Govt to liberalise norms for new MCs
New Delhi, Oct 21,2012: Government is in the process of liberalising norms and doing away with archaic rules for establishment of new medical colleges across the country to meet the ever growing demand of doctors. According to sources, the Ministry of Health has asked the Medical Council of India (MCI), apex medical education regulator, to rationalise and redefine its norms for setting up medical colleges and do away with rules that add little value to education but lead to higher cost of education for students.
"The norms governing medical college establishment need to be reworked. We have asked the MCI to redefine and rationalise them to enable new medical colleges to come up. We plan to add atleast 6,000 new MBBS seats in the next year. New norms need to reflect today’s needs," a top Health Ministry official told PTI.
Among norms under scanner are the requirement of vast spreads of land for colleges and compulsory auditoria, playgrounds, classrooms, libraries and labs of vast dimensions. Also proposed is easing of norms for hiring of faculty by allowing adjunct faculty so as to reduce the high cost of medical education.
It is proposed to allow colleges to come up as multi- storey buildings comprising compact facilities of labs and libraries under new dimensions which the MCI will specify in place of old impractical ones. The government is keen to add at least 6,000 to 7,000 new MBBS seats in the coming year to help reduce the doctor-patient ratio which is a poor 1:2,000 currently.
"We are planning to ease norms for land requirement by allowing managements to set up medical colleges in multi- storeyed buildings instead of as huge unwieldy complexes spread over acres as is the current norm. "Keeping in view the shortage of land, multi storeyed buildings can especially be allowed around cities where health facilities are much required and land availability minimal," MCI officials said. There is also a plan to ease conditions on auditoria and playgrounds.
"College auditoria are used twice or thrice a year for cultural functions and convocation. We are proposing to allow managements to sign MoUs with private parties outside to enable them to hire auditoria on need. "They can list such partners to us and we can relax the norms on auditoria," Council officials said.
They added that playgrounds and huge libraries were not critical requirements for medical colleges and need not be retained as mandatory requirements to set up new colleges. Ministry official said, "We have asked the MCI to concentrate on improving the quality of medical education rather than concentrating on such things like creation of facilities."

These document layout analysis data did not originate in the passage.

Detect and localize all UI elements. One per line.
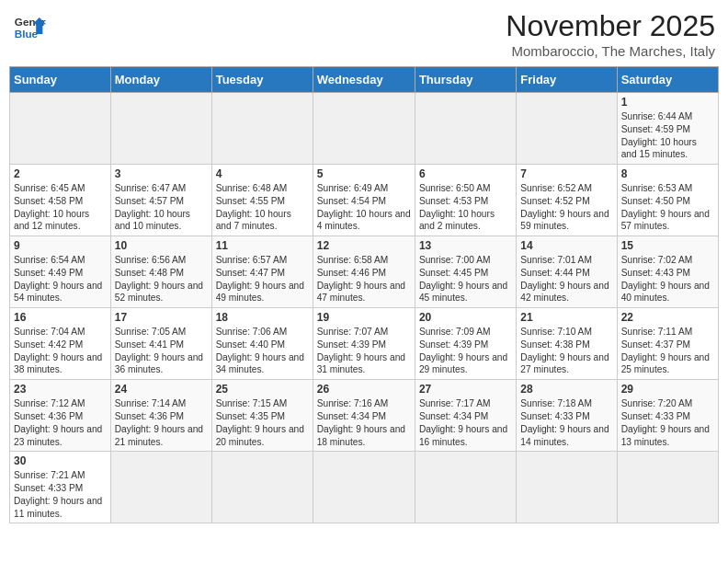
calendar-cell: 16Sunrise: 7:04 AM Sunset: 4:42 PM Dayli… bbox=[10, 308, 111, 380]
day-number: 23 bbox=[14, 383, 107, 396]
day-number: 8 bbox=[621, 167, 714, 180]
calendar-cell: 2Sunrise: 6:45 AM Sunset: 4:58 PM Daylig… bbox=[10, 165, 111, 236]
calendar-week-4: 16Sunrise: 7:04 AM Sunset: 4:42 PM Dayli… bbox=[10, 308, 719, 380]
calendar-cell bbox=[517, 452, 617, 523]
day-number: 15 bbox=[621, 239, 714, 252]
calendar-cell bbox=[10, 93, 111, 165]
calendar-cell: 10Sunrise: 6:56 AM Sunset: 4:48 PM Dayli… bbox=[110, 236, 211, 308]
day-number: 26 bbox=[317, 383, 411, 396]
location-subtitle: Mombaroccio, The Marches, Italy bbox=[506, 43, 715, 59]
calendar-cell bbox=[313, 452, 415, 523]
day-content: Sunrise: 6:47 AM Sunset: 4:57 PM Dayligh… bbox=[115, 182, 208, 233]
day-number: 2 bbox=[14, 167, 107, 180]
calendar-cell: 13Sunrise: 7:00 AM Sunset: 4:45 PM Dayli… bbox=[415, 236, 516, 308]
calendar-table: SundayMondayTuesdayWednesdayThursdayFrid… bbox=[9, 66, 719, 523]
day-number: 16 bbox=[14, 311, 107, 324]
title-area: November 2025 Mombaroccio, The Marches, … bbox=[506, 9, 715, 59]
calendar-cell bbox=[415, 93, 516, 165]
day-content: Sunrise: 6:50 AM Sunset: 4:53 PM Dayligh… bbox=[419, 182, 512, 233]
day-number: 28 bbox=[520, 383, 612, 396]
calendar-cell: 19Sunrise: 7:07 AM Sunset: 4:39 PM Dayli… bbox=[313, 308, 415, 380]
calendar-week-6: 30Sunrise: 7:21 AM Sunset: 4:33 PM Dayli… bbox=[10, 452, 719, 523]
day-content: Sunrise: 6:54 AM Sunset: 4:49 PM Dayligh… bbox=[14, 254, 107, 304]
day-content: Sunrise: 7:15 AM Sunset: 4:35 PM Dayligh… bbox=[216, 397, 309, 448]
calendar-cell: 9Sunrise: 6:54 AM Sunset: 4:49 PM Daylig… bbox=[10, 236, 111, 308]
day-content: Sunrise: 6:52 AM Sunset: 4:52 PM Dayligh… bbox=[520, 182, 612, 233]
day-content: Sunrise: 7:04 AM Sunset: 4:42 PM Dayligh… bbox=[14, 326, 107, 376]
day-content: Sunrise: 6:45 AM Sunset: 4:58 PM Dayligh… bbox=[14, 182, 107, 233]
weekday-header-saturday: Saturday bbox=[617, 67, 718, 93]
calendar-cell: 17Sunrise: 7:05 AM Sunset: 4:41 PM Dayli… bbox=[110, 308, 211, 380]
day-number: 10 bbox=[115, 239, 208, 252]
day-content: Sunrise: 7:02 AM Sunset: 4:43 PM Dayligh… bbox=[621, 254, 714, 304]
day-content: Sunrise: 7:18 AM Sunset: 4:33 PM Dayligh… bbox=[520, 397, 612, 448]
calendar-cell bbox=[415, 452, 516, 523]
calendar-cell bbox=[617, 452, 718, 523]
logo-icon: General Blue bbox=[13, 9, 46, 42]
day-number: 21 bbox=[520, 311, 612, 324]
weekday-header-monday: Monday bbox=[110, 67, 211, 93]
calendar-week-3: 9Sunrise: 6:54 AM Sunset: 4:49 PM Daylig… bbox=[10, 236, 719, 308]
day-number: 5 bbox=[317, 167, 411, 180]
day-content: Sunrise: 7:16 AM Sunset: 4:34 PM Dayligh… bbox=[317, 397, 411, 448]
day-number: 24 bbox=[115, 383, 208, 396]
calendar-cell: 23Sunrise: 7:12 AM Sunset: 4:36 PM Dayli… bbox=[10, 380, 111, 452]
weekday-header-tuesday: Tuesday bbox=[211, 67, 313, 93]
calendar-cell: 15Sunrise: 7:02 AM Sunset: 4:43 PM Dayli… bbox=[617, 236, 718, 308]
day-number: 13 bbox=[419, 239, 512, 252]
calendar-cell: 12Sunrise: 6:58 AM Sunset: 4:46 PM Dayli… bbox=[313, 236, 415, 308]
calendar-week-5: 23Sunrise: 7:12 AM Sunset: 4:36 PM Dayli… bbox=[10, 380, 719, 452]
calendar-cell: 8Sunrise: 6:53 AM Sunset: 4:50 PM Daylig… bbox=[617, 165, 718, 236]
day-content: Sunrise: 6:48 AM Sunset: 4:55 PM Dayligh… bbox=[216, 182, 309, 233]
calendar-cell: 5Sunrise: 6:49 AM Sunset: 4:54 PM Daylig… bbox=[313, 165, 415, 236]
day-number: 1 bbox=[621, 96, 714, 109]
weekday-header-sunday: Sunday bbox=[10, 67, 111, 93]
weekday-header-wednesday: Wednesday bbox=[313, 67, 415, 93]
calendar-cell: 18Sunrise: 7:06 AM Sunset: 4:40 PM Dayli… bbox=[211, 308, 313, 380]
day-number: 12 bbox=[317, 239, 411, 252]
calendar-week-2: 2Sunrise: 6:45 AM Sunset: 4:58 PM Daylig… bbox=[10, 165, 719, 236]
day-number: 18 bbox=[216, 311, 309, 324]
day-content: Sunrise: 7:09 AM Sunset: 4:39 PM Dayligh… bbox=[419, 326, 512, 376]
calendar-cell: 21Sunrise: 7:10 AM Sunset: 4:38 PM Dayli… bbox=[517, 308, 617, 380]
calendar-cell: 22Sunrise: 7:11 AM Sunset: 4:37 PM Dayli… bbox=[617, 308, 718, 380]
day-content: Sunrise: 7:21 AM Sunset: 4:33 PM Dayligh… bbox=[14, 469, 107, 520]
day-content: Sunrise: 6:57 AM Sunset: 4:47 PM Dayligh… bbox=[216, 254, 309, 304]
day-number: 22 bbox=[621, 311, 714, 324]
calendar-cell: 14Sunrise: 7:01 AM Sunset: 4:44 PM Dayli… bbox=[517, 236, 617, 308]
day-number: 30 bbox=[14, 454, 107, 467]
day-content: Sunrise: 6:44 AM Sunset: 4:59 PM Dayligh… bbox=[621, 110, 714, 161]
calendar-cell: 27Sunrise: 7:17 AM Sunset: 4:34 PM Dayli… bbox=[415, 380, 516, 452]
calendar-cell: 4Sunrise: 6:48 AM Sunset: 4:55 PM Daylig… bbox=[211, 165, 313, 236]
day-content: Sunrise: 7:06 AM Sunset: 4:40 PM Dayligh… bbox=[216, 326, 309, 376]
day-number: 11 bbox=[216, 239, 309, 252]
day-number: 17 bbox=[115, 311, 208, 324]
day-content: Sunrise: 7:20 AM Sunset: 4:33 PM Dayligh… bbox=[621, 397, 714, 448]
day-content: Sunrise: 7:14 AM Sunset: 4:36 PM Dayligh… bbox=[115, 397, 208, 448]
calendar-cell: 30Sunrise: 7:21 AM Sunset: 4:33 PM Dayli… bbox=[10, 452, 111, 523]
month-title: November 2025 bbox=[506, 9, 715, 43]
calendar-cell: 6Sunrise: 6:50 AM Sunset: 4:53 PM Daylig… bbox=[415, 165, 516, 236]
calendar-cell bbox=[211, 452, 313, 523]
day-number: 7 bbox=[520, 167, 612, 180]
day-content: Sunrise: 7:00 AM Sunset: 4:45 PM Dayligh… bbox=[419, 254, 512, 304]
day-content: Sunrise: 6:58 AM Sunset: 4:46 PM Dayligh… bbox=[317, 254, 411, 304]
weekday-header-thursday: Thursday bbox=[415, 67, 516, 93]
calendar-cell: 26Sunrise: 7:16 AM Sunset: 4:34 PM Dayli… bbox=[313, 380, 415, 452]
day-content: Sunrise: 7:05 AM Sunset: 4:41 PM Dayligh… bbox=[115, 326, 208, 376]
calendar-cell: 28Sunrise: 7:18 AM Sunset: 4:33 PM Dayli… bbox=[517, 380, 617, 452]
day-number: 27 bbox=[419, 383, 512, 396]
calendar-cell: 25Sunrise: 7:15 AM Sunset: 4:35 PM Dayli… bbox=[211, 380, 313, 452]
logo: General Blue bbox=[13, 9, 46, 42]
day-number: 14 bbox=[520, 239, 612, 252]
day-number: 9 bbox=[14, 239, 107, 252]
calendar-cell: 24Sunrise: 7:14 AM Sunset: 4:36 PM Dayli… bbox=[110, 380, 211, 452]
calendar-cell: 7Sunrise: 6:52 AM Sunset: 4:52 PM Daylig… bbox=[517, 165, 617, 236]
calendar-cell: 11Sunrise: 6:57 AM Sunset: 4:47 PM Dayli… bbox=[211, 236, 313, 308]
weekday-header-friday: Friday bbox=[517, 67, 617, 93]
day-number: 4 bbox=[216, 167, 309, 180]
weekday-header-row: SundayMondayTuesdayWednesdayThursdayFrid… bbox=[10, 67, 719, 93]
calendar-cell bbox=[211, 93, 313, 165]
calendar-cell: 1Sunrise: 6:44 AM Sunset: 4:59 PM Daylig… bbox=[617, 93, 718, 165]
day-content: Sunrise: 7:12 AM Sunset: 4:36 PM Dayligh… bbox=[14, 397, 107, 448]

The revisit of norms is rooted in the escalating cost of medical education due to archaic norms which are compulsory but difficult to comply with. The MCI has already set up a sub-committee to evolve fresh norms and the matter has also been listed for discussions in the upcoming November 2 meeting of State Health Ministers and Secretaries.

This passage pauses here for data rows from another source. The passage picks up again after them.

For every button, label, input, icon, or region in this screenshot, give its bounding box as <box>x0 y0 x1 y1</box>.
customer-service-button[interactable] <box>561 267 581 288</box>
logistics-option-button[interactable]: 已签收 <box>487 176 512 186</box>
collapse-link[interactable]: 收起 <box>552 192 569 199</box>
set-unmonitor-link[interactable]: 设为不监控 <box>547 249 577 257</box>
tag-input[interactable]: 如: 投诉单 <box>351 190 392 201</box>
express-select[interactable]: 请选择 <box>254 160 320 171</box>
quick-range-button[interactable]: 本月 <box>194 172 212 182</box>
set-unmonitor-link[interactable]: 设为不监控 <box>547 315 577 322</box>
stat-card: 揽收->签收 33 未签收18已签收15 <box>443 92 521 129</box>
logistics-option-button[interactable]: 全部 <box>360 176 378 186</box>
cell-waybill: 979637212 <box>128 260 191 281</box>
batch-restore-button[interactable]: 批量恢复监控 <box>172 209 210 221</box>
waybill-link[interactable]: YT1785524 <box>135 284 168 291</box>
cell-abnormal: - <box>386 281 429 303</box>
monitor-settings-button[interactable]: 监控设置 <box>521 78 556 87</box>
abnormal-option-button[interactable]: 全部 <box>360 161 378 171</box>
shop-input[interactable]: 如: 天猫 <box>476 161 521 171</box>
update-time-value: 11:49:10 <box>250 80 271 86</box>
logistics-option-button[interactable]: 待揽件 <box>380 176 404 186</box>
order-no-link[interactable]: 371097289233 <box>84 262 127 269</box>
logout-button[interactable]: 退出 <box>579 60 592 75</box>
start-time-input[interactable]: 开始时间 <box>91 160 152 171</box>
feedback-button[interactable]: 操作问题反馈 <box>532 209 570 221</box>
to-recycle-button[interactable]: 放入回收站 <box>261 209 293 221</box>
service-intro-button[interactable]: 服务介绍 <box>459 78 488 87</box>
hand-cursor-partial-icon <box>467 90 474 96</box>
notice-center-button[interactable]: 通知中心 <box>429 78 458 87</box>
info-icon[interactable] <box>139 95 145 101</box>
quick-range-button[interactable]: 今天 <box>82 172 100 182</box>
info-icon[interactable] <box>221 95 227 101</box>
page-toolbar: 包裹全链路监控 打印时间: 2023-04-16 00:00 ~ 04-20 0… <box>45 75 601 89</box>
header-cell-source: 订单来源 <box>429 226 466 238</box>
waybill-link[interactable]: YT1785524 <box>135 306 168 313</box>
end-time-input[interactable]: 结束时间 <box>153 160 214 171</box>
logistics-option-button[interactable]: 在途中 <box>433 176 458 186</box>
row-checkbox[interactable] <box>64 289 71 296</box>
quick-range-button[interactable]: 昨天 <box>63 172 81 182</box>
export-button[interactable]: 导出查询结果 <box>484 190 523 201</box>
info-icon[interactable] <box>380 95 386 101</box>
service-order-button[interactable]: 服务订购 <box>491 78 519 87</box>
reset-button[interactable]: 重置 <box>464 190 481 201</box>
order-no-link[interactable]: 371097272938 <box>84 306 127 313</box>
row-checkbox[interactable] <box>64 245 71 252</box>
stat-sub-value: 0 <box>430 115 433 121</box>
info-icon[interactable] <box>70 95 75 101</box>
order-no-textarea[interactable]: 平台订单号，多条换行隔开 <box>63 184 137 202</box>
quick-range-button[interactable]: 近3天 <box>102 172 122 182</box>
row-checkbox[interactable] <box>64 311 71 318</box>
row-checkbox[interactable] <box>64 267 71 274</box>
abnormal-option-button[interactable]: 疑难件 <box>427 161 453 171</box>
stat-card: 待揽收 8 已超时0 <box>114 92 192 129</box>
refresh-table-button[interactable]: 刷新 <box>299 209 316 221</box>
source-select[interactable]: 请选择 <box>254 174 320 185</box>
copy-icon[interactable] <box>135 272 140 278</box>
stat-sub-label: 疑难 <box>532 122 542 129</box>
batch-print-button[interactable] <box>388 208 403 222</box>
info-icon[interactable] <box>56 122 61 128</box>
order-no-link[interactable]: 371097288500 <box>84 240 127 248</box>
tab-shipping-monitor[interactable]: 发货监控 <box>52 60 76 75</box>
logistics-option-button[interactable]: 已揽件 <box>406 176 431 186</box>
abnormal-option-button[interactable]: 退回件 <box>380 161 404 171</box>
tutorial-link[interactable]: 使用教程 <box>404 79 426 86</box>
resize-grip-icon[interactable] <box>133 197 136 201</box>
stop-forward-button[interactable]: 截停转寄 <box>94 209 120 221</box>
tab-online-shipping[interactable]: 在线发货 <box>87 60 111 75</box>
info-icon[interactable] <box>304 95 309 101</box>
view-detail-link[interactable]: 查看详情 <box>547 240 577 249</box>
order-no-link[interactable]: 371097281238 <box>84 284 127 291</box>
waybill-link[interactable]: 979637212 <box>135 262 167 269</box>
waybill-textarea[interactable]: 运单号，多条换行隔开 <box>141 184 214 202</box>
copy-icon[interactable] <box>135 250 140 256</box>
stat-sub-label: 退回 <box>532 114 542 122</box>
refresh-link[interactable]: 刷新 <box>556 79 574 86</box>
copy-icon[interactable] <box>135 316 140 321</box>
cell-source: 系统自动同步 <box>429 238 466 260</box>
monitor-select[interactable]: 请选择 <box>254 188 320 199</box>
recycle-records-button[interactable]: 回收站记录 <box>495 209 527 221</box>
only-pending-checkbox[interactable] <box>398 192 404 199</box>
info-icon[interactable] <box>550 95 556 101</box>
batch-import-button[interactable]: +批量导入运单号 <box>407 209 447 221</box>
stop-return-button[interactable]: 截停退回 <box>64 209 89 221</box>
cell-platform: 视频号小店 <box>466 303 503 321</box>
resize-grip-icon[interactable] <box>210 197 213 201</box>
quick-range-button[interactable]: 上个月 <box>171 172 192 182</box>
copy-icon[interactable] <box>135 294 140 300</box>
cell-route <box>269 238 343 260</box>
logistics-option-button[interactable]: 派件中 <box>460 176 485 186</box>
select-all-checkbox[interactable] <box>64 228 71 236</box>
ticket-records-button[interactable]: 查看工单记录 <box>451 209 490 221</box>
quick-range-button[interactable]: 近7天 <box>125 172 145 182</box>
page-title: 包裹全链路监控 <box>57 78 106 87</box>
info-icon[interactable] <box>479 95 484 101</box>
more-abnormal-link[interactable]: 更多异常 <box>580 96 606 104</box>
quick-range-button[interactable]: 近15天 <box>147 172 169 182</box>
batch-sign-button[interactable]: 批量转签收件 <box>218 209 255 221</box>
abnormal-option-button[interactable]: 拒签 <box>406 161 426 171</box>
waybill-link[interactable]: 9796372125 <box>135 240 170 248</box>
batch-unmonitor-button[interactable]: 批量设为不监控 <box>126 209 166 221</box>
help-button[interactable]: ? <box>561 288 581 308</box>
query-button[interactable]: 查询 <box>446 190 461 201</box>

Ministry officials added, "We have also asked the MCI them to speed up inspections fresh cases by December and come up with fresh norms also by that time." The MCI has already received 120 applications for setting up fresh medical colleges and 65 for expansion of existing medical colleges.
Earlier, the MCI had allowed government medical colleges to set up twin or split campuses across the country. However, private medical colleges have only been allowed to have twin campuses within a radius of 20 kms in five states including Bihar, Chhattisgarh and MP with poor health parameters.
The MCI has also reduced land requirement for setting up new medical colleges from the current 25 acres to 10 acres in case of government and private medical colleges in the said five states with low health parameters and the four metros, besides five ‘A’ Class cities. The Government has also added three new cities of Jaipur, Pune and Lucknow among these ‘A’ Class cities recently.
The sources also said the MCI is working towards allowing the government to set up new medical colleges inside district hospital complexes so that fresh heavy investments on land can be saved. Easing of norms for private medical colleges in this respect is also being worked out.